**Provided information**
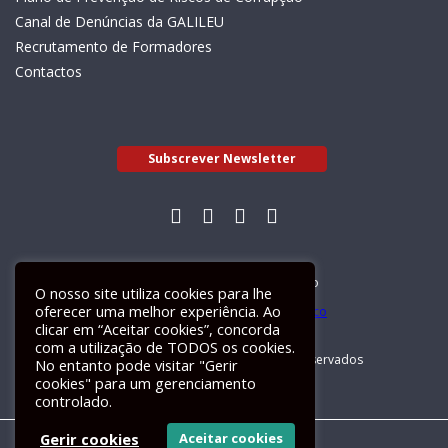
Canal de Denúncias da GALILEU
Recrutamento de Formadores
Contactos
Subscrever Newsletter
Livro de Reclamações Electrónico
O nosso site utiliza cookies para lhe
oferecer uma melhor experiência. Ao
clicar em “Aceitar cookies”, concorda
com a utilização de TODOS os cookies.
GALILEU 2026 © Todos os direitos reservados
No entanto pode visitar "Gerir
cookies" para um gerenciamento
controlado.
Gerir cookies
Aceitar cookies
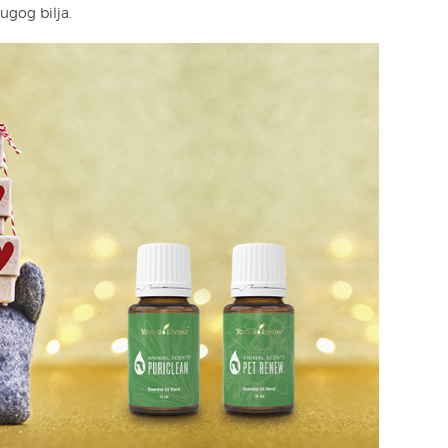
ugog bilja.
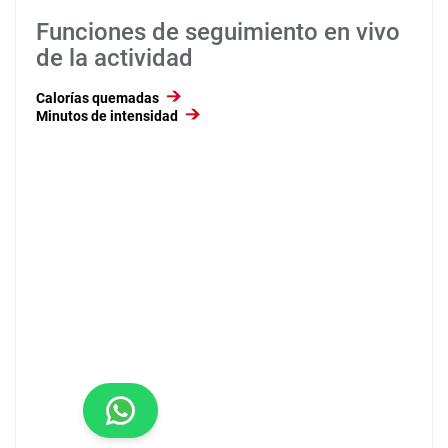
Funciones de seguimiento en vivo
de la actividad
Calorías quemadas
Minutos de intensidad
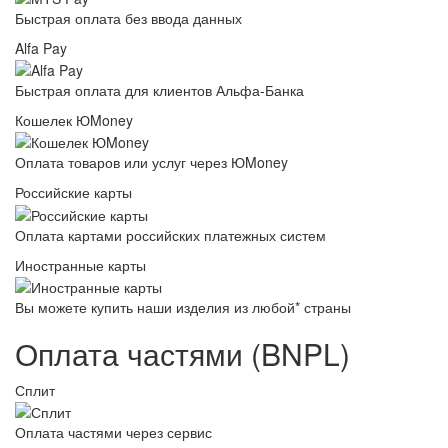
Быстрая оплата без ввода данных
Alfa Pay
Быстрая оплата для клиентов Альфа-Банка
Кошелек ЮMoney
Оплата товаров или услуг через ЮMoney
Российские карты
Оплата картами российских платежных систем
Иностранные карты
Вы можете купить наши изделия из любой* страны
Оплата частями (BNPL)
Сплит
Оплата частями через сервис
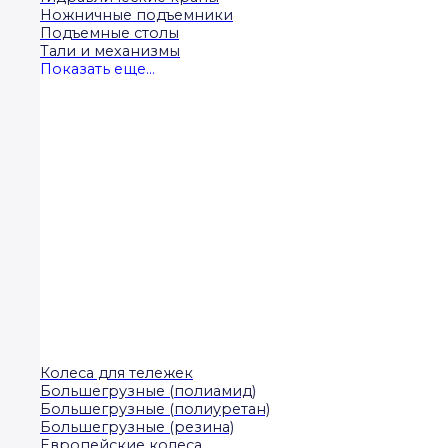
Ножничные подъемники
Подъемные столы
Тали и механизмы
Показать еще...
Колеса для тележек
Большегрузные (полиамид)
Большегрузные (полиуретан)
Большегрузные (резина)
Европейские колеса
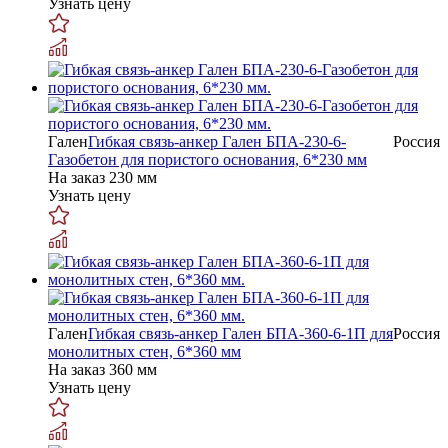
Узнать цену
Гален
Гибкая связь-анкер Гален БПА-230-6-
Россия
Газобетон для пористого основания, 6*230 мм
На заказ
230 мм
Узнать цену
Гален
Гибкая связь-анкер Гален БПА-360-6-1П для
Россия
монолитных стен, 6*360 мм
На заказ
360 мм
Узнать цену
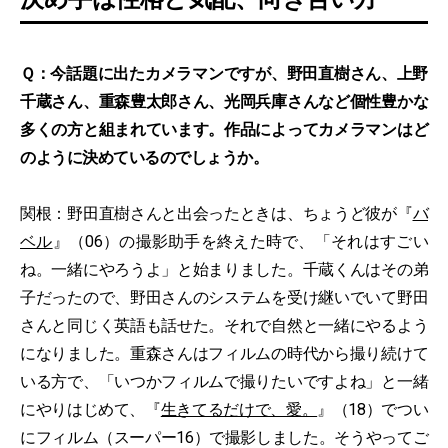
Ｑ：今話題に出たカメラマンですが、野田直樹さん、上野
千蔵さん、重森豊太郎さん、光岡兵庫さんなど個性豊かな
多くの方と組まれています。作品によってカメラマンはど
のように決めているのでしょうか。
関根：野田直樹さんと出会ったときは、ちょうど彼が『
バ
ベル
』（06）の撮影助手を終えた時で、「それはすごい
ね。一緒にやろうよ」と始まりました。千蔵くんはその弟
子だったので、野田さんのシステムを受け継いでいて野田
さんと同じく英語も話せた。それで自然と一緒にやるよう
になりました。重森さんはフィルムの時代から撮り続けて
いる方で、「いつかフィルムで撮りたいですよね」と一緒
にやりはじめて、『
生きてるだけで、愛。
』（18）でつい
にフィルム（スーパー16）で撮影しました。そうやってご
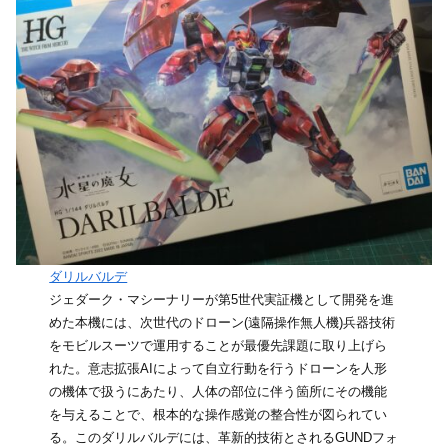
ダリルバルデ
ジェダーク・マシーナリーが第5世代実証機として開発を進
めた本機には、次世代のドローン(遠隔操作無人機)兵器技術
をモビルスーツで運用することが最優先課題に取り上げら
れた。意志拡張AIによって自立行動を行うドローンを人形
の機体で扱うにあたり、人体の部位に伴う箇所にその機能
を与えることで、根本的な操作感覚の整合性が図られてい
る。このダリルバルデには、革新的技術とされるGUNDフォ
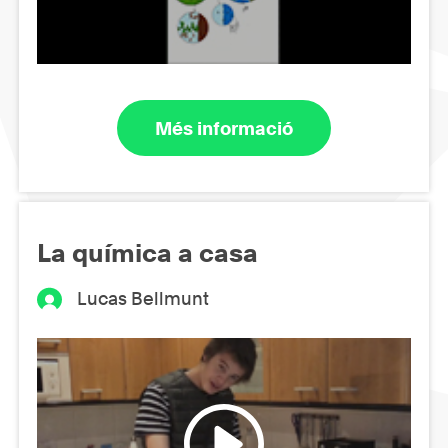
Més informació
La química a casa
Lucas Bellmunt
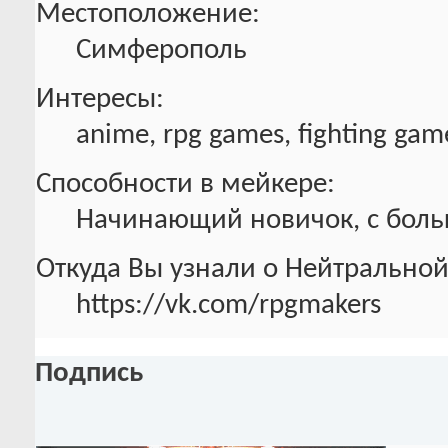
Местоположение:
Симферополь
Интересы:
anime, rpg games, fighting ga
Способности в мейкере:
Начинающий новичок, с боль
Откуда Вы узнали о Нейтральной
https://vk.com/rpgmakers
Подпись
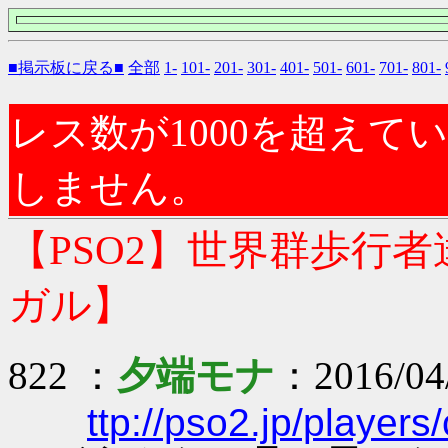
■掲示板に戻る■
全部
1-
101-
201-
301-
401-
501-
601-
701-
801-
レス数が1000を超え
しません。
【PSO2】世界群歩行
ガル】
822 ：
夕端モナ
：2016/04
ttp://pso2.jp/player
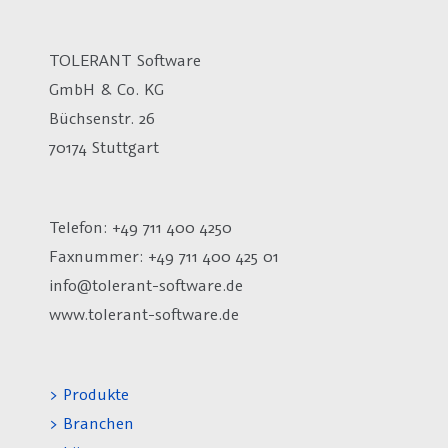
TOLERANT Software
GmbH & Co. KG
Büchsenstr. 26
70174 Stuttgart
Telefon: +49 711 400 4250
Faxnummer: +49 711 400 425 01
info@tolerant-software.de
www.tolerant-software.de
> Produkte
> Branchen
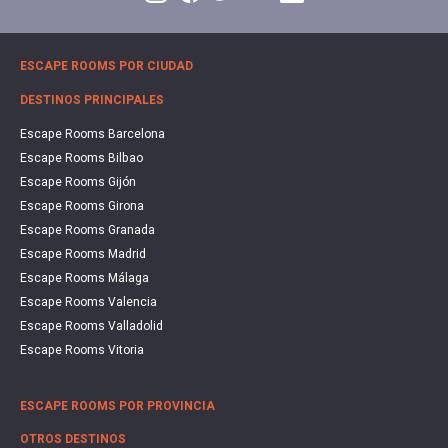
ESCAPE ROOMS POR CIUDAD
DESTINOS PRINCIPALES
Escape Rooms Barcelona
Escape Rooms Bilbao
Escape Rooms Gijón
Escape Rooms Girona
Escape Rooms Granada
Escape Rooms Madrid
Escape Rooms Málaga
Escape Rooms Valencia
Escape Rooms Valladolid
Escape Rooms Vitoria
ESCAPE ROOMS POR PROVINCIA
OTROS DESTINOS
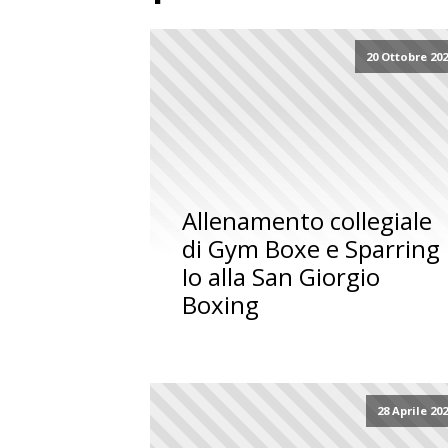
20 Ottobre 20
Allenamento collegiale
di Gym Boxe e Sparring
Io alla San Giorgio
Boxing
28 Aprile 20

**Your task**
Every record must be duplicated exactly, except for the pictures, which are left out.

**Response to the task**
Canal de Denúncias da GALILEU
Recrutamento de Formadores
Contactos
Subscrever Newsletter
Livro de Reclamações Electrónico
O nosso site utiliza cookies para lhe
oferecer uma melhor experiência. Ao
clicar em “Aceitar cookies”, concorda
com a utilização de TODOS os cookies.
GALILEU 2026 © Todos os direitos reservados
No entanto pode visitar "Gerir
cookies" para um gerenciamento
controlado.
Gerir cookies
Aceitar cookies
ugog bilja.
Funciones de seguimiento en vivo
de la actividad
Calorías quemadas
Minutos de intensidad
Быстрая оплата без ввода данных
Alfa Pay
Быстрая оплата для клиентов Альфа-Банка
Кошелек ЮMoney
Оплата товаров или услуг через ЮMoney
Российские карты
Оплата картами российских платежных систем
Иностранные карты
Вы можете купить наши изделия из любой* страны
Оплата частями (BNPL)
Сплит
Оплата частями через сервис
Ножничные подъемники
Подъемные столы
Тали и механизмы
Показать еще...
Колеса для тележек
Большегрузные (полиамид)
Большегрузные (полиуретан)
Большегрузные (резина)
Европейские колеса
Узнать цену
Гален
Гибкая связь-анкер Гален БПА-230-6-
Россия
Газобетон для пористого основания, 6*230 мм
На заказ
230 мм
Узнать цену
Гален
Гибкая связь-анкер Гален БПА-360-6-1П для
Россия
монолитных стен, 6*360 мм
На заказ
360 мм
Узнать цену
Ｑ：今話題に出たカメラマンですが、野田直樹さん、上野
千蔵さん、重森豊太郎さん、光岡兵庫さんなど個性豊かな
多くの方と組まれています。作品によってカメラマンはど
のように決めているのでしょうか。
関根：野田直樹さんと出会ったときは、ちょうど彼が『
バ
ベル
』（06）の撮影助手を終えた時で、「それはすごい
ね。一緒にやろうよ」と始まりました。千蔵くんはその弟
子だったので、野田さんのシステムを受け継いでいて野田
さんと同じく英語も話せた。それで自然と一緒にやるよう
になりました。重森さんはフィルムの時代から撮り続けて
いる方で、「いつかフィルムで撮りたいですよね」と一緒
にやりはじめて、『
生きてるだけで、愛。
』（18）でつい
にフィルム（スーパー16）で撮影しました。そうやってご
ダリルバルデ
ジェダーク・マシーナリーが第5世代実証機として開発を進
めた本機には、次世代のドローン(遠隔操作無人機)兵器技術
をモビルスーツで運用することが最優先課題に取り上げら
れた。意志拡張AIによって自立行動を行うドローンを人形
の機体で扱うにあたり、人体の部位に伴う箇所にその機能
を与えることで、根本的な操作感覚の整合性が図られてい
る。このダリルバルデには、革新的技術とされるGUNDフォ
Més informació
La química a casa
Lucas Bellmunt
Местоположение:
Симферополь
Интересы:
anime, rpg games, fighting ga
Способности в мейкере:
Начинающий новичок, с боль
Откуда Вы узнали о Нейтральной
https://vk.com/rpgmakers
Подпись
■掲示板に戻る■
全部
1-
101-
201-
301-
401-
501-
601-
701-
801-
レス数が1000を超え
しません。
【PSO2】世界群歩行
ガル】
822 ：
夕端モナ
：2016/04
ttp://pso2.jp/player
TOLERANT Software
GmbH & Co. KG
Büchsenstr. 26
70174 Stuttgart
Telefon: +49 711 400 4250
Faxnummer: +49 711 400 425 01
info@tolerant-software.de
www.tolerant-software.de
> Produkte
> Branchen
ESCAPE ROOMS POR CIUDAD
DESTINOS PRINCIPALES
Escape Rooms Barcelona
Escape Rooms Bilbao
Escape Rooms Gijón
Escape Rooms Girona
Escape Rooms Granada
Escape Rooms Madrid
Escape Rooms Málaga
Escape Rooms Valencia
Escape Rooms Valladolid
Escape Rooms Vitoria
ESCAPE ROOMS POR PROVINCIA
OTROS DESTINOS
20 Ottobre 20
Allenamento collegiale
di Gym Boxe e Sparring
Io alla San Giorgio
Boxing
28 Aprile 20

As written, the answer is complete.